▸ **YOUR OBJECTIVE**
A faithful transcription of all the records is required.

▸ **DATA EXTRACT**
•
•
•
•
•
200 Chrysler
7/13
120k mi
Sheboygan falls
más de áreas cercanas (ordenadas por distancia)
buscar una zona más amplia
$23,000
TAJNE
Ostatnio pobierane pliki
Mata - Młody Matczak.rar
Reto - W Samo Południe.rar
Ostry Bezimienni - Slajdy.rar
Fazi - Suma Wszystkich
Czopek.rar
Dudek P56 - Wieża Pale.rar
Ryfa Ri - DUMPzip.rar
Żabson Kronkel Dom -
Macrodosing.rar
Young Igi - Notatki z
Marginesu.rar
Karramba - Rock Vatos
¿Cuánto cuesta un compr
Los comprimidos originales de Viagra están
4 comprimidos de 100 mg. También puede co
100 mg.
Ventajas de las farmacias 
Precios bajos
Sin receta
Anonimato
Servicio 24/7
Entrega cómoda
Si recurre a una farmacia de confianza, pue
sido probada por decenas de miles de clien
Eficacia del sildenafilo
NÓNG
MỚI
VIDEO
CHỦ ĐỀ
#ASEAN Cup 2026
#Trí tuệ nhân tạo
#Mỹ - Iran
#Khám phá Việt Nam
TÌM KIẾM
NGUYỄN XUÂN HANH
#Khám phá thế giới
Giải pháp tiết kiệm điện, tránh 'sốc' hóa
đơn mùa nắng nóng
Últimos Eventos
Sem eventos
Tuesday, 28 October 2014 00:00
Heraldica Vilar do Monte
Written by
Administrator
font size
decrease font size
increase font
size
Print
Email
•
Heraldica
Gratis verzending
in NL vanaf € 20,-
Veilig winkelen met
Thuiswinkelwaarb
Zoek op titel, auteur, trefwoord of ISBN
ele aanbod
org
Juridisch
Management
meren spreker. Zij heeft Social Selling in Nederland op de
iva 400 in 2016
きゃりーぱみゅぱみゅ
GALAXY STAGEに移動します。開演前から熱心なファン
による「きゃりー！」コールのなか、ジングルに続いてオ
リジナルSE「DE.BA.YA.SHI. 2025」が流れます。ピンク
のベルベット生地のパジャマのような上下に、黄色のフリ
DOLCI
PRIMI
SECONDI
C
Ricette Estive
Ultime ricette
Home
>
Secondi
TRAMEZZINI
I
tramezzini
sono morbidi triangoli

▸ **RESPONSE**
•
•
•
•
•
200 Chrysler
7/13
120k mi
Sheboygan falls
más de áreas cercanas (ordenadas por distancia)
buscar una zona más amplia
$23,000
TAJNE
Ostatnio pobierane pliki
Mata - Młody Matczak.rar
Reto - W Samo Południe.rar
Ostry Bezimienni - Slajdy.rar
Fazi - Suma Wszystkich
Czopek.rar
Dudek P56 - Wieża Pale.rar
Ryfa Ri - DUMPzip.rar
Żabson Kronkel Dom -
Macrodosing.rar
Young Igi - Notatki z
Marginesu.rar
Karramba - Rock Vatos
¿Cuánto cuesta un compr
Los comprimidos originales de Viagra están
4 comprimidos de 100 mg. También puede co
100 mg.
Ventajas de las farmacias 
Precios bajos
Sin receta
Anonimato
Servicio 24/7
Entrega cómoda
Si recurre a una farmacia de confianza, pue
sido probada por decenas de miles de clien
Eficacia del sildenafilo
NÓNG
MỚI
VIDEO
CHỦ ĐỀ
#ASEAN Cup 2026
#Trí tuệ nhân tạo
#Mỹ - Iran
#Khám phá Việt Nam
TÌM KIẾM
NGUYỄN XUÂN HANH
#Khám phá thế giới
Giải pháp tiết kiệm điện, tránh 'sốc' hóa
đơn mùa nắng nóng
Últimos Eventos
Sem eventos
Tuesday, 28 October 2014 00:00
Heraldica Vilar do Monte
Written by
Administrator
font size
decrease font size
increase font
size
Print
Email
•
Heraldica
Gratis verzending
in NL vanaf € 20,-
Veilig winkelen met
Thuiswinkelwaarb
Zoek op titel, auteur, trefwoord of ISBN
ele aanbod
org
Juridisch
Management
meren spreker. Zij heeft Social Selling in Nederland op de
iva 400 in 2016
きゃりーぱみゅぱみゅ
GALAXY STAGEに移動します。開演前から熱心なファン
による「きゃりー！」コールのなか、ジングルに続いてオ
リジナルSE「DE.BA.YA.SHI. 2025」が流れます。ピンク
のベルベット生地のパジャマのような上下に、黄色のフリ
DOLCI
PRIMI
SECONDI
C
Ricette Estive
Ultime ricette
Home
>
Secondi
TRAMEZZINI
I
tramezzini
sono morbidi triangoli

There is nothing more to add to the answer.